■ Records for the exercise:

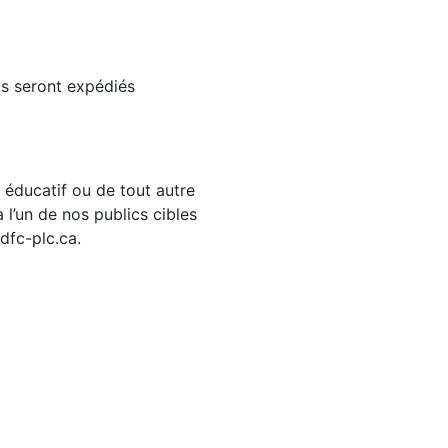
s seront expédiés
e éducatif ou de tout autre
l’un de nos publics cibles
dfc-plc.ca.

---

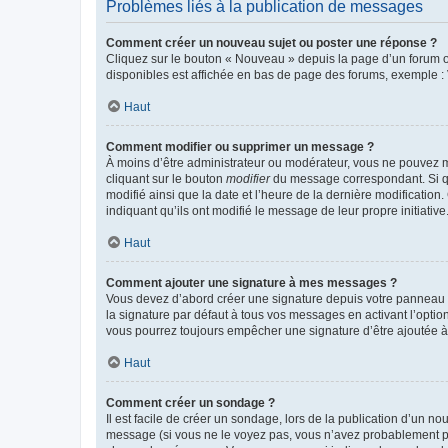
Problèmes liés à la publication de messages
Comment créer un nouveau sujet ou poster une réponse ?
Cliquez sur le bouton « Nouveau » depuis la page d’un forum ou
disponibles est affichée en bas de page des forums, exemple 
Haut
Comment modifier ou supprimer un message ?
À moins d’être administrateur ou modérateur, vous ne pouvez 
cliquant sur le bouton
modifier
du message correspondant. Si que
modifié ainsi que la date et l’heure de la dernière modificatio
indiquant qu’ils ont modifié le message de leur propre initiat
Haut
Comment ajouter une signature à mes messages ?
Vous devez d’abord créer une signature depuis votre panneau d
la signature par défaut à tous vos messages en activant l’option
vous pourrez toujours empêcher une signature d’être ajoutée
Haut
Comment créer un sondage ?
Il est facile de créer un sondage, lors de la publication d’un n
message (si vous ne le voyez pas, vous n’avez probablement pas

...

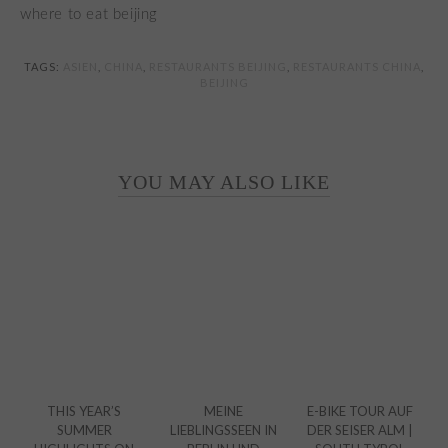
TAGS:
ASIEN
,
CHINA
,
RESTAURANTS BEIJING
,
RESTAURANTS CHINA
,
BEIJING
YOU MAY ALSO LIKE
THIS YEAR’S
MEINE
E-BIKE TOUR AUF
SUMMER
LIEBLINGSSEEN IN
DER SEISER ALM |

■ What needs to be done:
In the listing above, transcribe exactly everything from the line containing "vous pourrez toujours" down to the line containing "message (si vous", including both and nothing more.

■ Output:
vous pourrez toujours empêcher une signature d’être ajoutée
Haut
Comment créer un sondage ?
Il est facile de créer un sondage, lors de la publication d’un n
message (si vous ne le voyez pas, vous n’avez probablement pas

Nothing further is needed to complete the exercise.